Sitting in the Confederation Park School library, Xavier Stonechild-Dorward reads his Maze Runner: The Scorch Trials book out loud – gently moving his fingertips across the braille pages.
The 13-year-old is visually impaired. He started learning how to read braille when he was seven.
“I have a braille bible that’s at my place and then I have the hunger games,” he said, describing his collection of books.
“I was able to get passed the beginner braille code, then I moved here and I started all the contractions,” he explained.

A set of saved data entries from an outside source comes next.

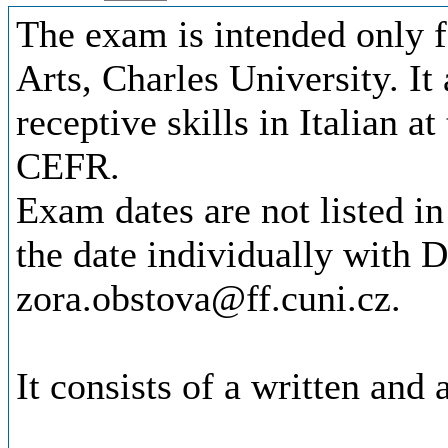
The exam is intended only f
Arts, Charles University. It
receptive skills in Italian a
CEFR.
Exam dates are not listed in
the date individually with D
zora.obstova@ff.cuni.cz.
It consists of a written and 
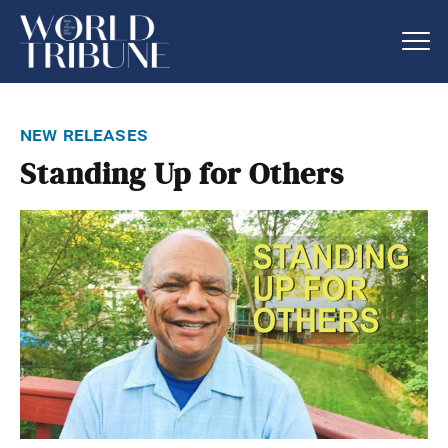
new releases
Standing Up for Others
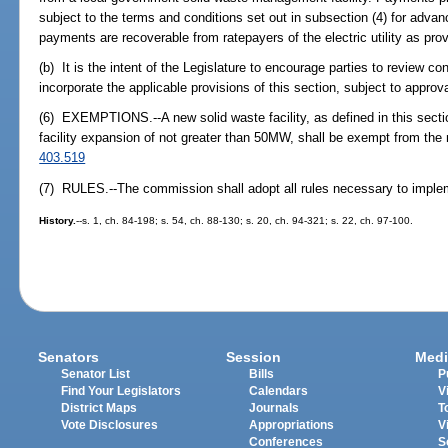
subject to the terms and conditions set out in subsection (4) for adv
payments are recoverable from ratepayers of the electric utility as pro
(b) It is the intent of the Legislature to encourage parties to review co
incorporate the applicable provisions of this section, subject to appro
(6) EXEMPTIONS.--A new solid waste facility, as defined in this secti
facility expansion of not greater than 50MW, shall be exempt from the 
403.519
(7) RULES.--The commission shall adopt all rules necessary to implem
History.
--s. 1, ch. 84-198; s. 54, ch. 88-130; s. 20, ch. 94-321; s. 22, ch. 97-100.
Senators
Session
Medi
Senator List
Bills
P
Find Your Legislators
Calendars
V
District Maps
Journals
T
Vote Disclosures
Appropriations
V
Conferences
S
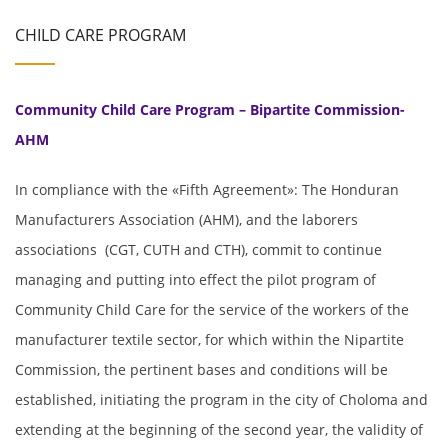
CHILD CARE PROGRAM
Community Child Care Program – Bipartite Commission-
AHM
In compliance with the «Fifth Agreement»: The Honduran
Manufacturers Association (AHM), and the laborers
associations (CGT, CUTH and CTH), commit to continue
managing and putting into effect the pilot program of
Community Child Care for the service of the workers of the
manufacturer textile sector, for which within the Nipartite
Commission, the pertinent bases and conditions will be
established, initiating the program in the city of Choloma and
extending at the beginning of the second year, the validity of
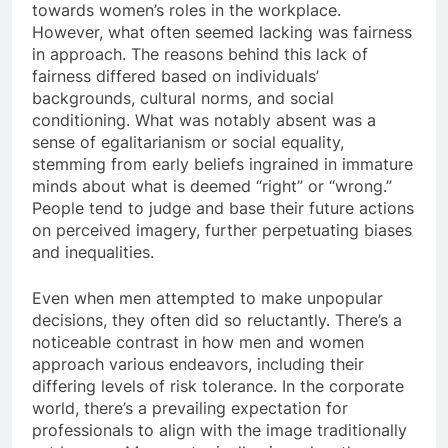
towards women’s roles in the workplace.
However, what often seemed lacking was fairness
in approach. The reasons behind this lack of
fairness differed based on individuals’
backgrounds, cultural norms, and social
conditioning. What was notably absent was a
sense of egalitarianism or social equality,
stemming from early beliefs ingrained in immature
minds about what is deemed “right” or “wrong.”
People tend to judge and base their future actions
on perceived imagery, further perpetuating biases
and inequalities.
Even when men attempted to make unpopular
decisions, they often did so reluctantly. There’s a
noticeable contrast in how men and women
approach various endeavors, including their
differing levels of risk tolerance. In the corporate
world, there’s a prevailing expectation for
professionals to align with the image traditionally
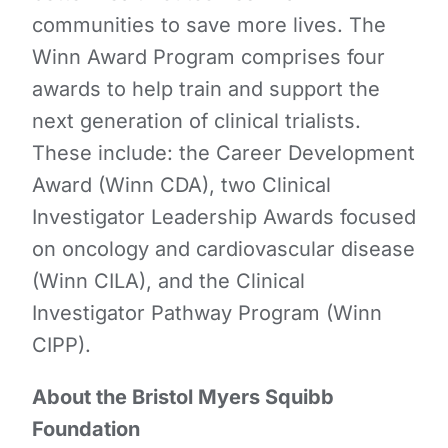
communities to save more lives. The
Winn Award Program comprises four
awards to help train and support the
next generation of clinical trialists.
These include: the Career Development
Award (Winn CDA), two Clinical
Investigator Leadership Awards focused
on oncology and cardiovascular disease
(Winn CILA), and the Clinical
Investigator Pathway Program (Winn
CIPP).
About the Bristol Myers Squibb
Foundation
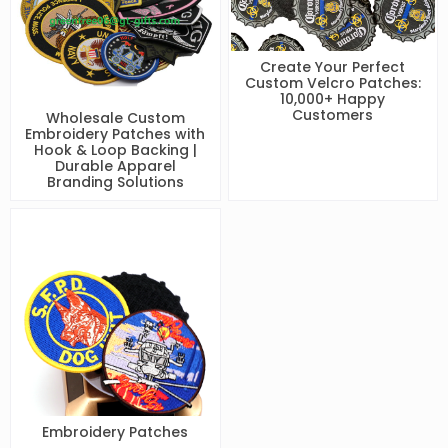
Create Your Perfect
Custom Velcro Patches:
10,000+ Happy
Customers
Wholesale Custom
Embroidery Patches with
Hook & Loop Backing |
Durable Apparel
Branding Solutions
Embroidery Patches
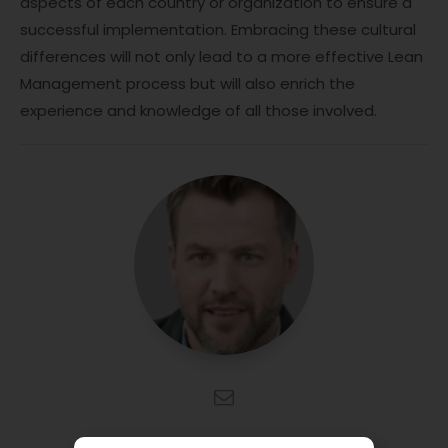
aspects of each country or organization to ensure a
successful implementation. Embracing these cultural
differences will not only lead to a more effective Lean
Management process but will also enrich the
experience and knowledge of all those involved.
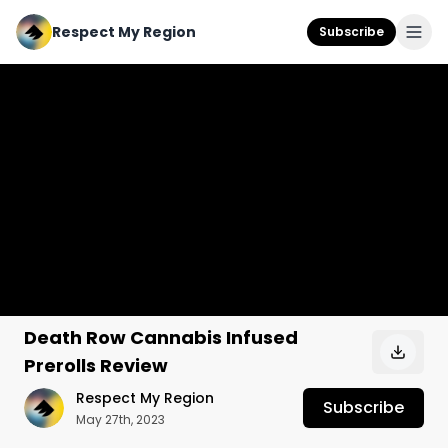
Respect My Region
Subscribe
Death Row Cannabis Infused
Prerolls Review
Respect My Region
Subscribe
May 27th, 2023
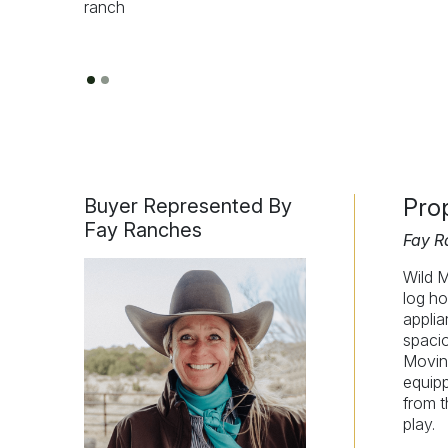
Pro
Buyer Represented By
Fay Ranches
Fay R
Wild M
log ho
applia
spacio
Moving
equip
from t
play.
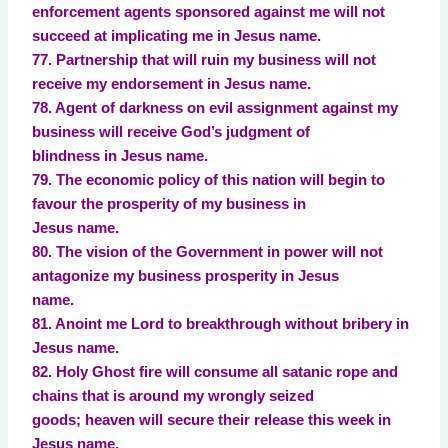
enforcement agents sponsored against me will not
succeed at implicating me in Jesus name.
77. Partnership that will ruin my business will not
receive my endorsement in Jesus name.
78. Agent of darkness on evil assignment against my
business will receive God’s judgment of
blindness in Jesus name.
79. The economic policy of this nation will begin to
favour the prosperity of my business in
Jesus name.
80. The vision of the Government in power will not
antagonize my business prosperity in Jesus
name.
81. Anoint me Lord to breakthrough without bribery in
Jesus name.
82. Holy Ghost fire will consume all satanic rope and
chains that is around my wrongly seized
goods; heaven will secure their release this week in
Jesus name.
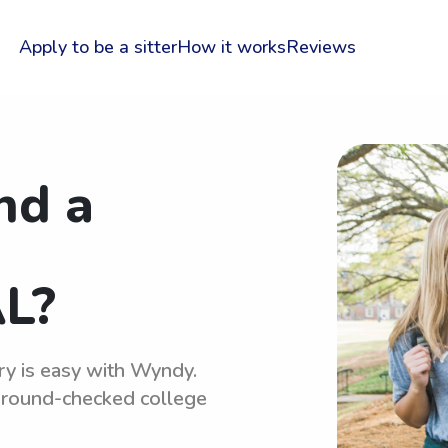
Apply to be a sitter
How it works
Reviews
nd a
L?
ry is easy with Wyndy.
kground-checked college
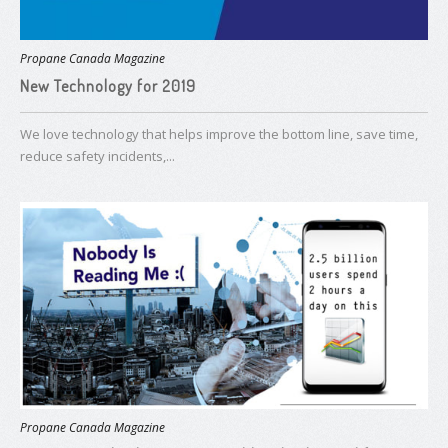
Propane Canada Magazine
New Technology for 2019
We love technology that helps improve the bottom line, save time,
reduce safety incidents,...
Propane Canada Magazine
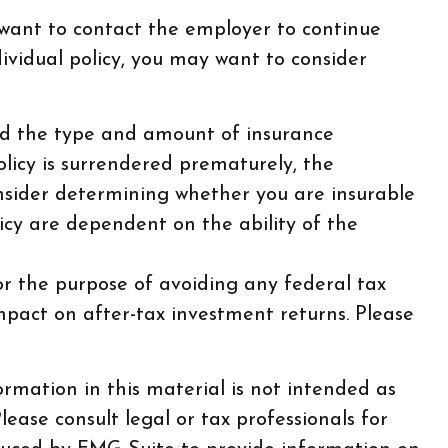
 want to contact the employer to continue
vidual policy, you may want to consider
, and the type and amount of insurance
olicy is surrendered prematurely, the
nsider determining whether you are insurable
icy are dependent on the ability of the
for the purpose of avoiding any federal tax
mpact on after-tax investment returns. Please
rmation in this material is not intended as
lease consult legal or tax professionals for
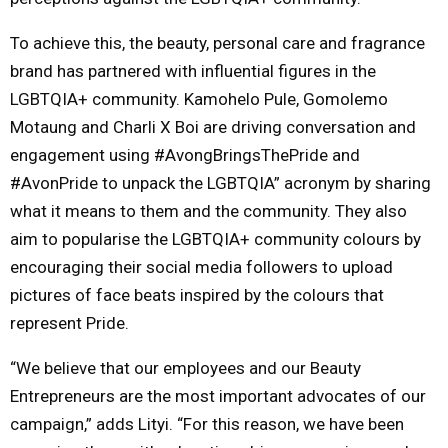
To achieve this, the beauty, personal care and fragrance
brand has partnered with influential figures in the
LGBTQIA+ community. Kamohelo Pule, Gomolemo
Motaung and Charli X Boi are driving conversation and
engagement using #AvongBringsThePride and
#AvonPride to unpack the LGBTQIA” acronym by sharing
what it means to them and the community. They also
aim to popularise the LGBTQIA+ community colours by
encouraging their social media followers to upload
pictures of face beats inspired by the colours that
represent Pride.
“We believe that our employees and our Beauty
Entrepreneurs are the most important advocates of our
campaign,” adds Lityi. “For this reason, we have been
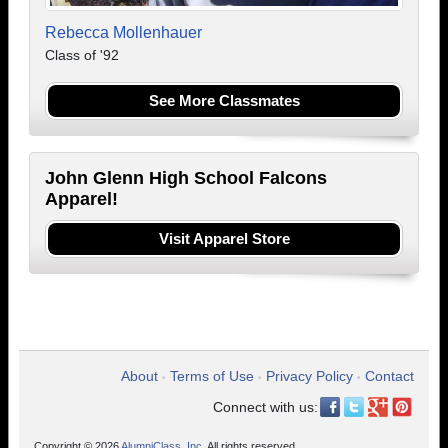
Rebecca Mollenhauer
Class of '92
See More Classmates
John Glenn High School Falcons
Apparel!
Visit Apparel Store
About
Terms of Use
Privacy Policy
Contact
•
•
•
Connect with us:
Copyright © 2026
AlumniClass, Inc.
All rights reserved.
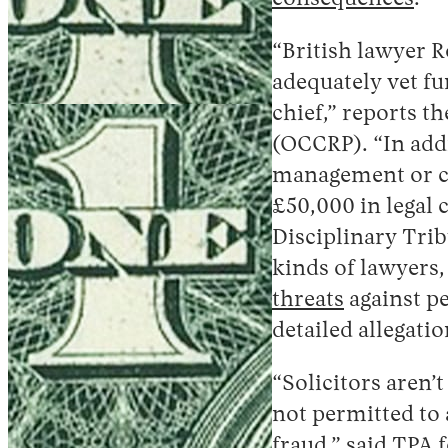
“British lawyer R
adequately vet fu
chief,” reports 
(OCCRP). “In addi
management or co
£50,000 in legal c
Disciplinary Trib
kinds of lawyers,
threats
against pe
detailed allegati
“Solicitors aren’
not permitted to 
fraud,”
said
TPA f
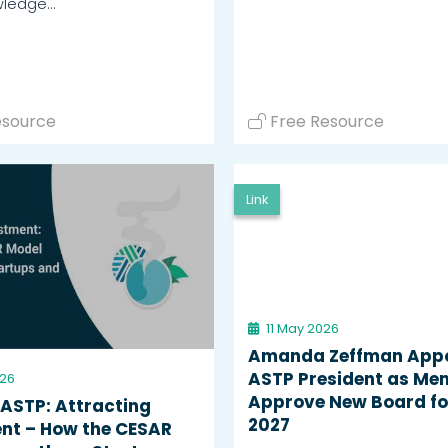
wledge…
esource
Free Resource
Link
11 May 2026
Amanda Zeffman App
ASTP President as Me
026
Approve New Board fo
 ASTP: Attracting
2027
nt – How the CESAR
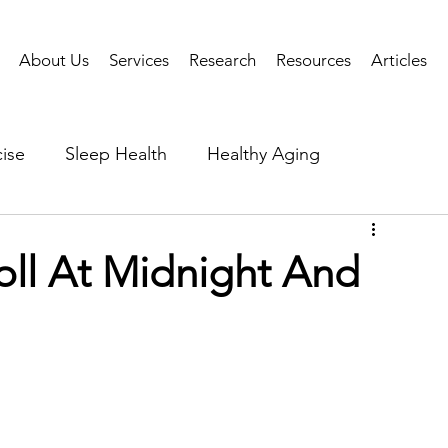
About Us
Services
Research
Resources
Articles
ise
Sleep Health
Healthy Aging
Business Performance
Neuroscience
Researc
ll At Midnight And
als
Health Tech
AI
Public Health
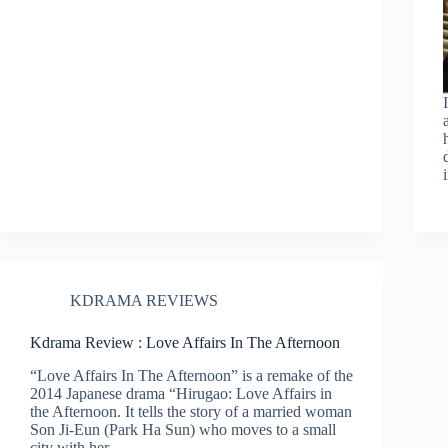
KDRAMA REVIEWS
Kdrama Review : Love Affairs In The Afternoon
“Love Affairs In The Afternoon” is a remake of the
2014 Japanese drama “Hirugao: Love Affairs in
the Afternoon. It tells the story of a married woman
Son Ji-Eun (Park Ha Sun) who moves to a small
city with her…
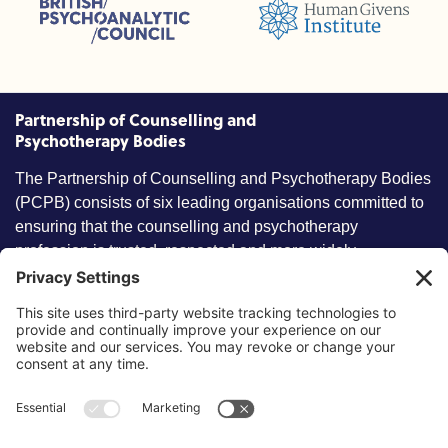
British Psychoanalytic Council (BPC)
Humans Givens Institute (HGI)
nselling and Psychotherapy (BACP)
Partnership of Counselling and
Psychotherapy Bodies
The Partnership of Counselling and Psychotherapy Bodies
(PCPB) consists of six leading organisations committed to
ensuring that the counselling and psychotherapy
profession is trusted, respected and more widely
understood by members of the public.
Key information
Our policies
About partnership
Privacy Policy
About SCoPEd framework
Terms of Use
Resources
Cookies
News and updates
Privacy Settings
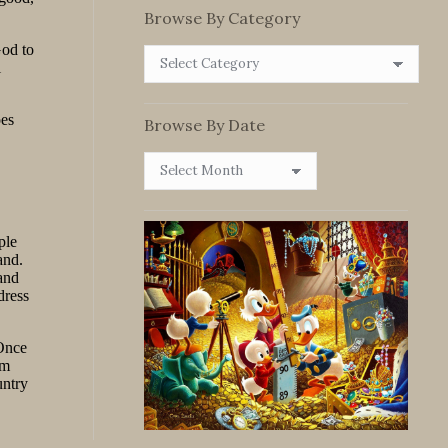
Browse By Category
Browse
By
Category
Browse By Date
Browse
By
Date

When Xavier moved to Saskatoon three years ago, he quickly became familiar with the Saskatchewan Alternate Format Materials Library (SAFM).
“I’ve been there four times,” he exclaimed. “It’s great to have in the city.”
Xavier is one of about 250 students in the province from kindergarten to Grade 12 with perceptual disabilities.
They get their reading materials from SAFM, which houses almost 4,000 titles.
“Braille, e-text, audio, and large print,” SAFM collection developer Sarah Moloney explained. “There’s curriculum materials for science, math, social studies – all of their core subjects – as well as pleasure reading materials.”
“They wouldn’t be able to learn if they didn’t have access.”
In 2010, Unified English Braille (UEB) was adopted in Canada, meaning all English-speaking countries were using the same universal braille code.
It also meant the library’s collection was no longer valid.
“We have been trying since then to acquire new UEB materials,” Moloney said. “Most of our operating budget goes into curriculum resources.”
Moloney said a braille textbook can cost up to $45,000. A novel – up to $5,000.
“If a student wants a book and they want it in braille – it has to be sent out to be transcribed,” she explained.
Operated by the Saskatoon Public School Division, the library is funded by the Ministry of Education.
Thanks to a $12,000 grant from the Canada Post Community Foundation, the SAFM will be able to add to its collection – specifically, getting more pleasure reading materials.
“There’s no substitute for the ability to read, and for a visually impaired student that’s braille,” Moloney said.
It’s something Xavier is thankful for.
“Not all kids get the stuff that I get,” he said.